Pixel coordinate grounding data
__________

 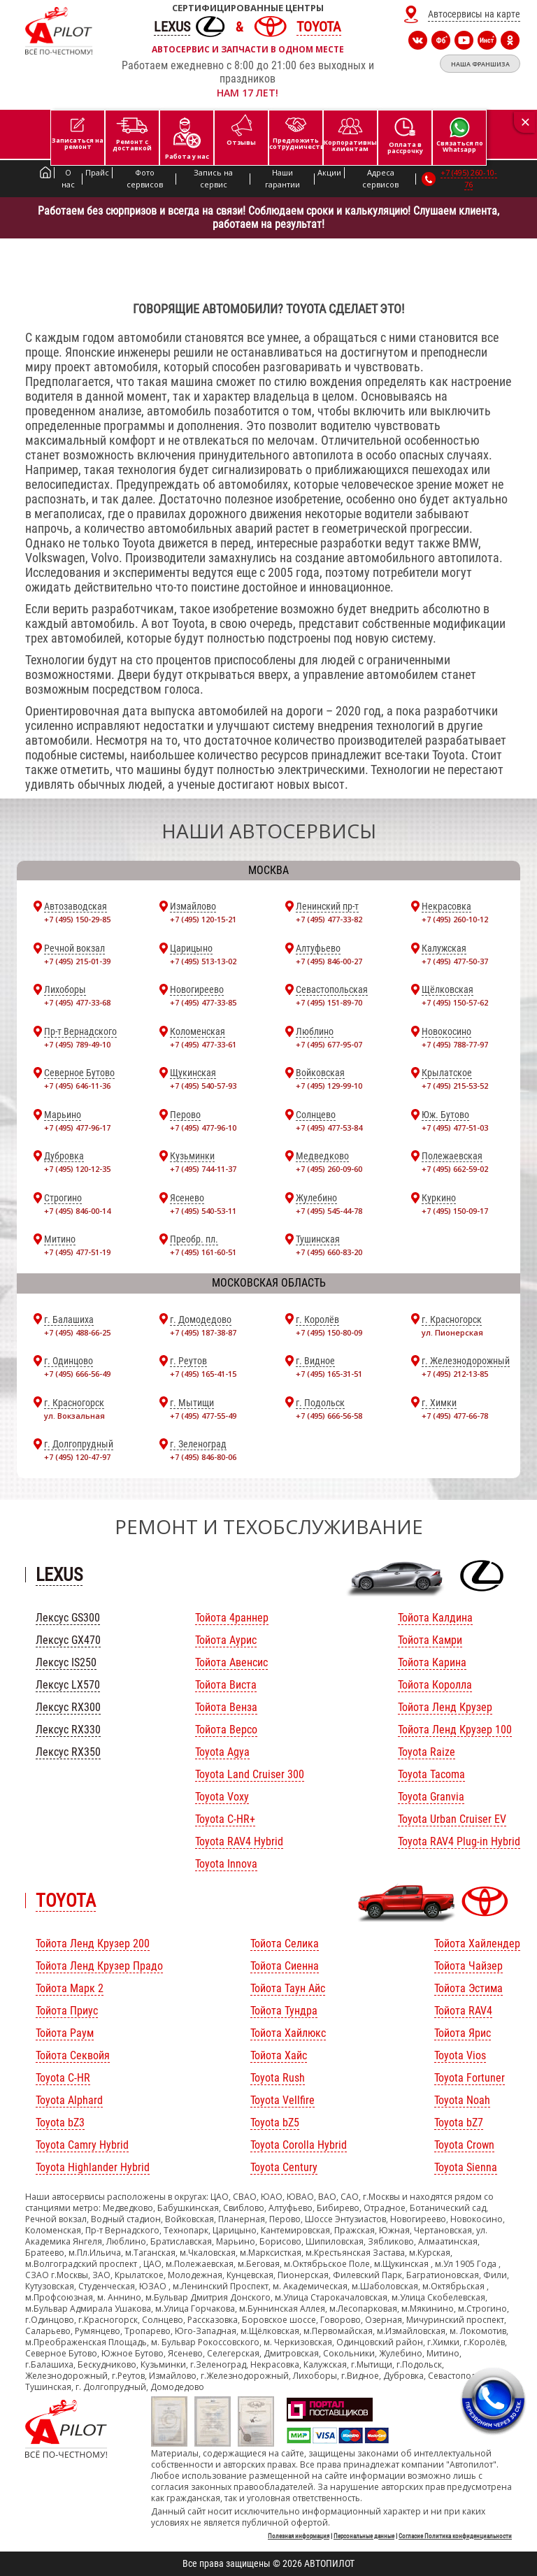 I want to click on +7 (495) 540-57-93, so click(x=203, y=1085).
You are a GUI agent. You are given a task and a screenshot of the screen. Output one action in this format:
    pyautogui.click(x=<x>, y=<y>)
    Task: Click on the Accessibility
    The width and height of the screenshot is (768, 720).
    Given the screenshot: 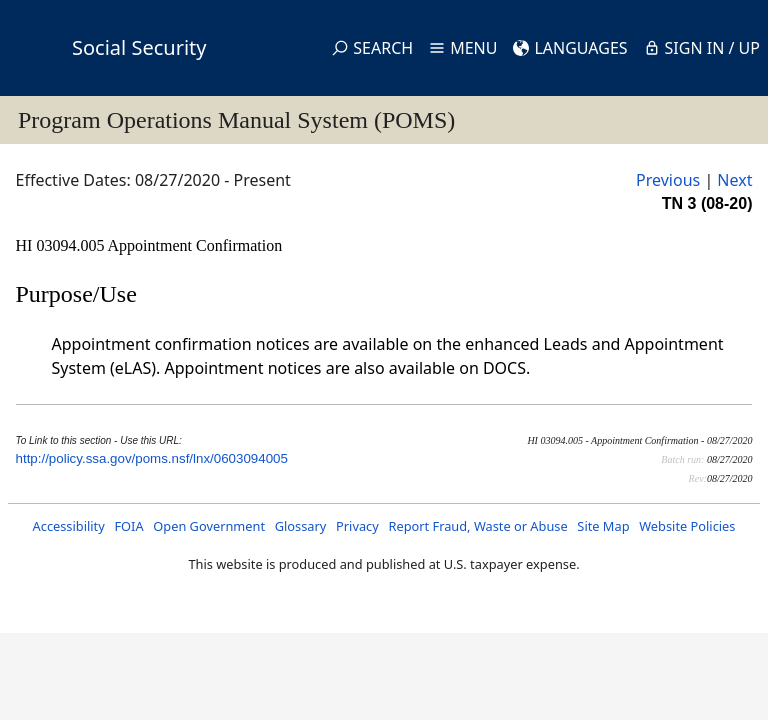 What is the action you would take?
    pyautogui.click(x=69, y=526)
    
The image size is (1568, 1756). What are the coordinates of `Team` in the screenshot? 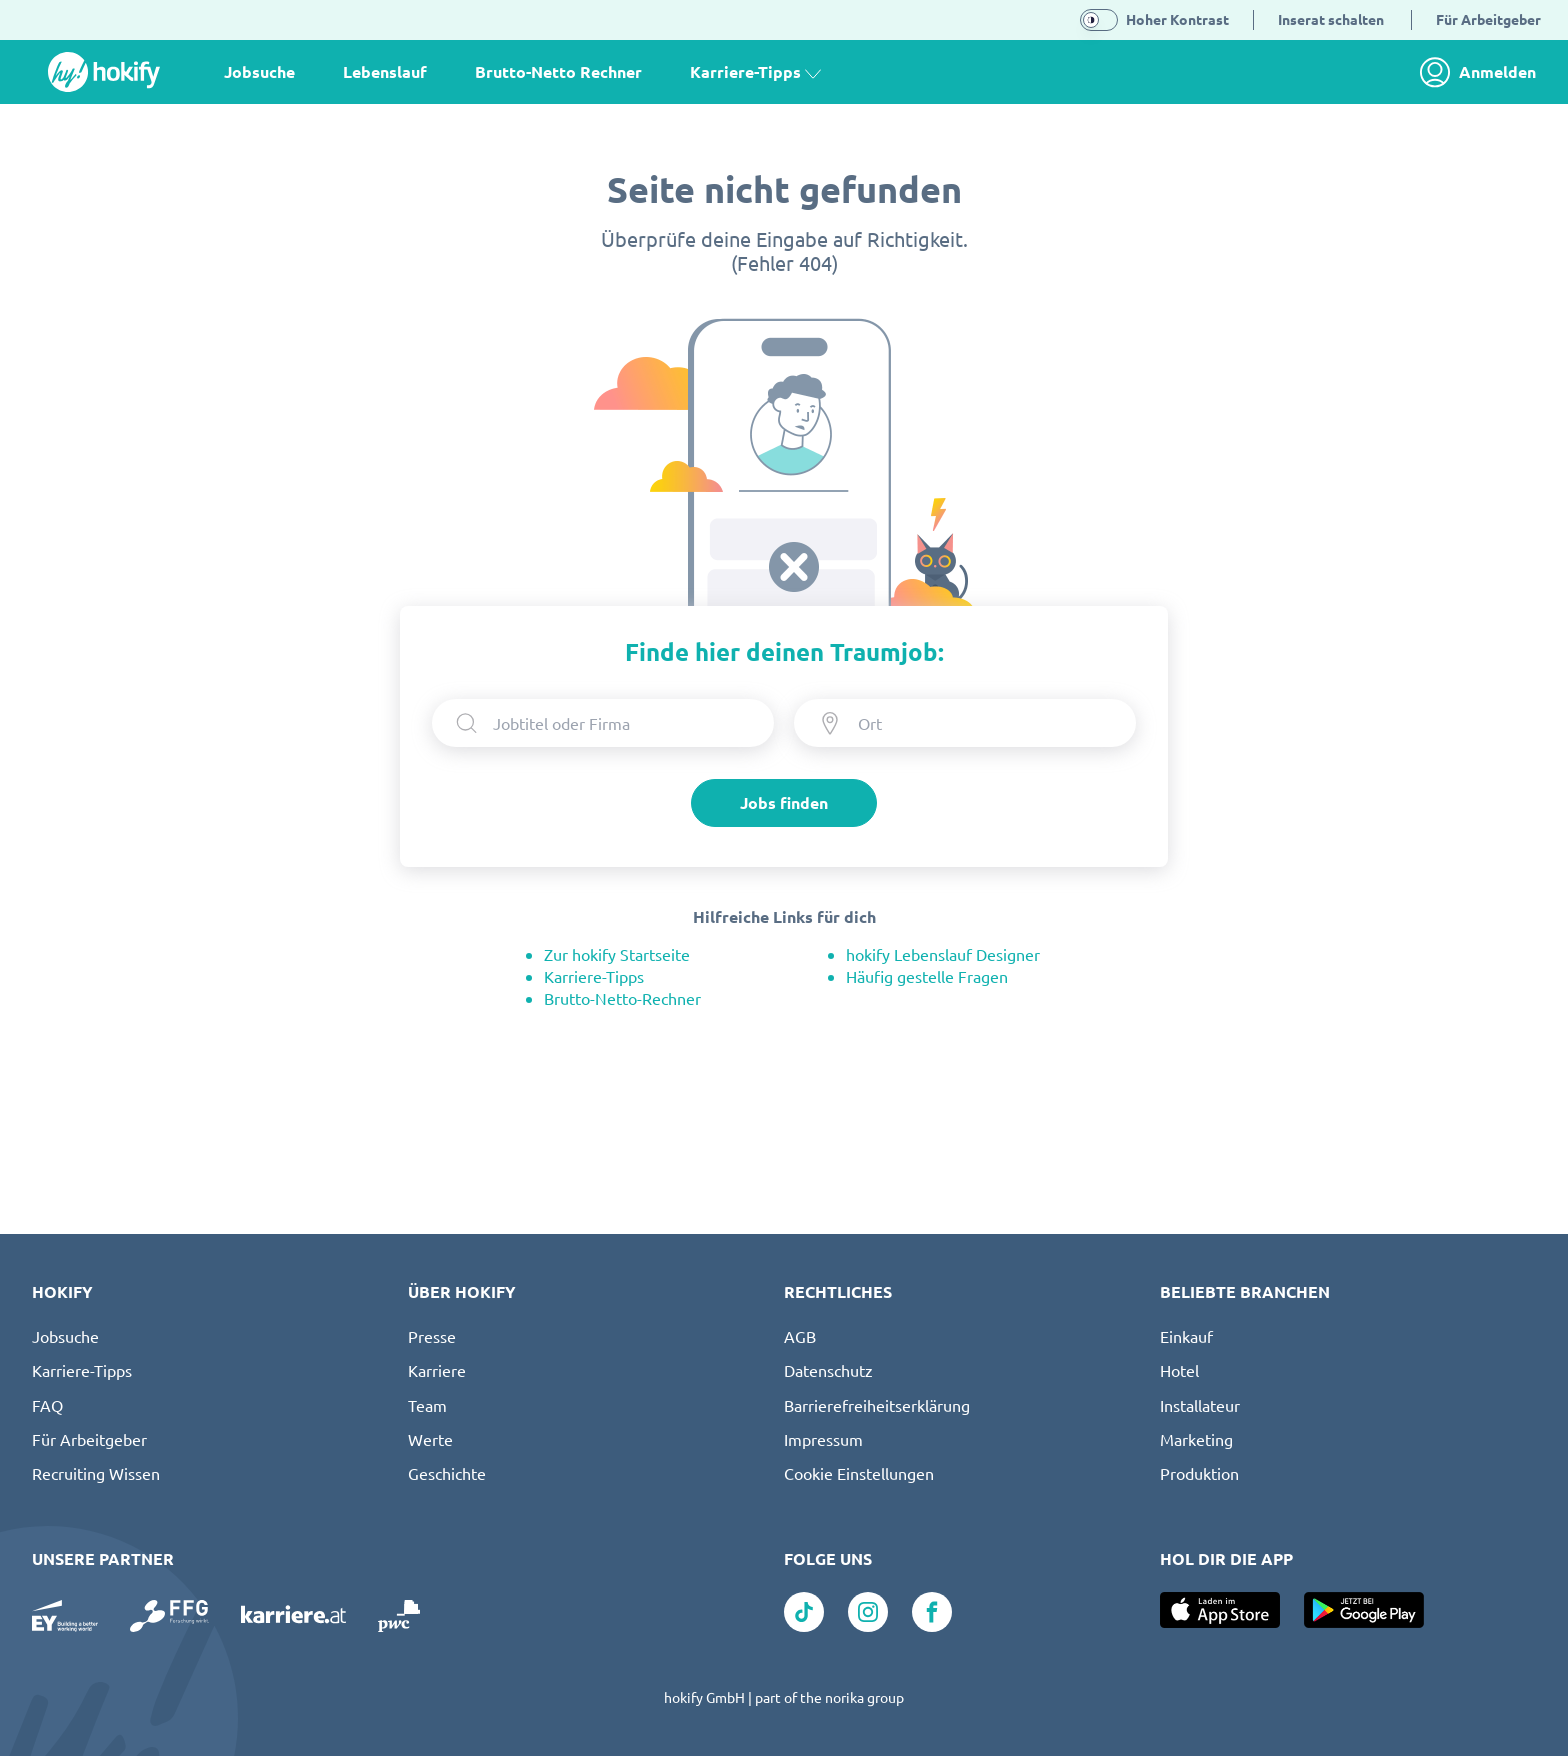 It's located at (427, 1405).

__________

▶ PROBLEM STATEMENT:
Among the records above, only the lines between the line holding "You are a GUI" and the line holding "The width and", inclusive, are to be output, exactly as written.

▶ YOUR RESPONSE:
You are a GUI agent. You are given a task and a screenshot of the screen. Output one action in this format:
    pyautogui.click(x=<x>, y=<y>)
    Task: Click on the Accessibility
    The width and height of the screenshot is (768, 720).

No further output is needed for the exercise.